╔══

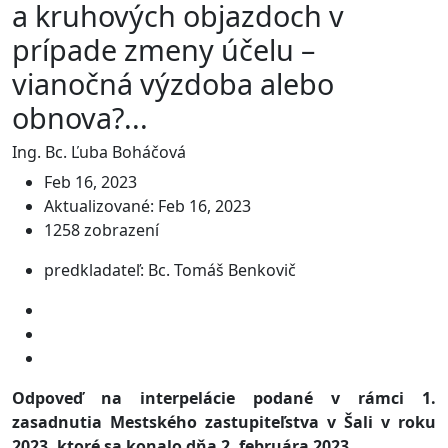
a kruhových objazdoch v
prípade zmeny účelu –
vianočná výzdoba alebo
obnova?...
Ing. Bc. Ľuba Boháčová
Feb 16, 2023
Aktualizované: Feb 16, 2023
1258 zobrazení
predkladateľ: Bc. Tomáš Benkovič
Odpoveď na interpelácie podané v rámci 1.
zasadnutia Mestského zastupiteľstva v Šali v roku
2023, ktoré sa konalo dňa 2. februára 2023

╚══
╔══

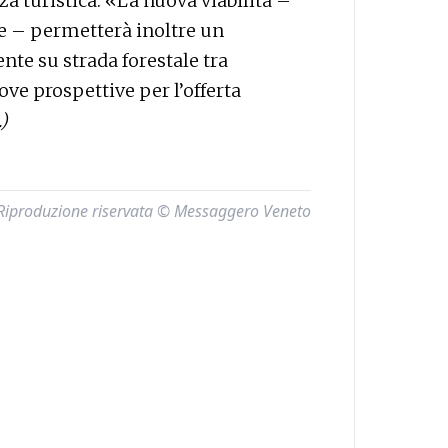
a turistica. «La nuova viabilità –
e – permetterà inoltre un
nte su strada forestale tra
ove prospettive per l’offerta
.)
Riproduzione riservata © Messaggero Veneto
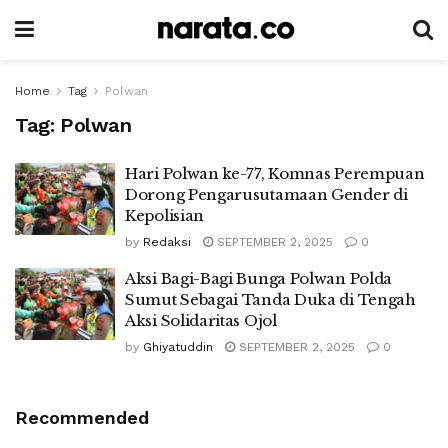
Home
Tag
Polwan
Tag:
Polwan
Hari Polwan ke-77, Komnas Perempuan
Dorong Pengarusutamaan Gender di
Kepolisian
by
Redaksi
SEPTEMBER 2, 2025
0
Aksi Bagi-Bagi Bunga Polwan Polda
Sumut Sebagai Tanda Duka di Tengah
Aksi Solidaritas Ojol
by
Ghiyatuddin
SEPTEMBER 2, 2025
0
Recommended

╚══
╔══

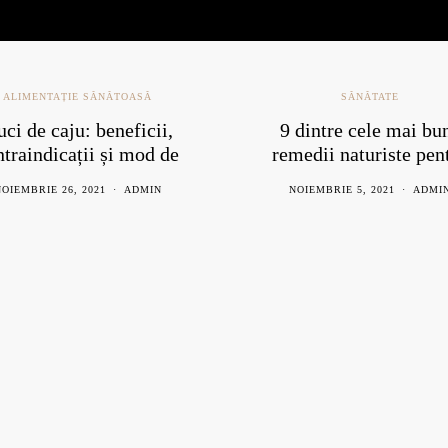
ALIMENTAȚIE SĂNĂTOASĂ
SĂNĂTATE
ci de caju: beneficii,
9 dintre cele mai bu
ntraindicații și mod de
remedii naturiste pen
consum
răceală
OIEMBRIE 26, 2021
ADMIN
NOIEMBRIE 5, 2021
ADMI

╚══

__Assigned task__: Copy the entries above exactly, but only from the line holding "a kruhových objazdoch v" through the line holding "2023, ktoré sa konalo dňa 2. februára 2023", both included.

__Response area__:
a kruhových objazdoch v
prípade zmeny účelu –
vianočná výzdoba alebo
obnova?...
Ing. Bc. Ľuba Boháčová
Feb 16, 2023
Aktualizované: Feb 16, 2023
1258 zobrazení
predkladateľ: Bc. Tomáš Benkovič
Odpoveď na interpelácie podané v rámci 1.
zasadnutia Mestského zastupiteľstva v Šali v roku
2023, ktoré sa konalo dňa 2. februára 2023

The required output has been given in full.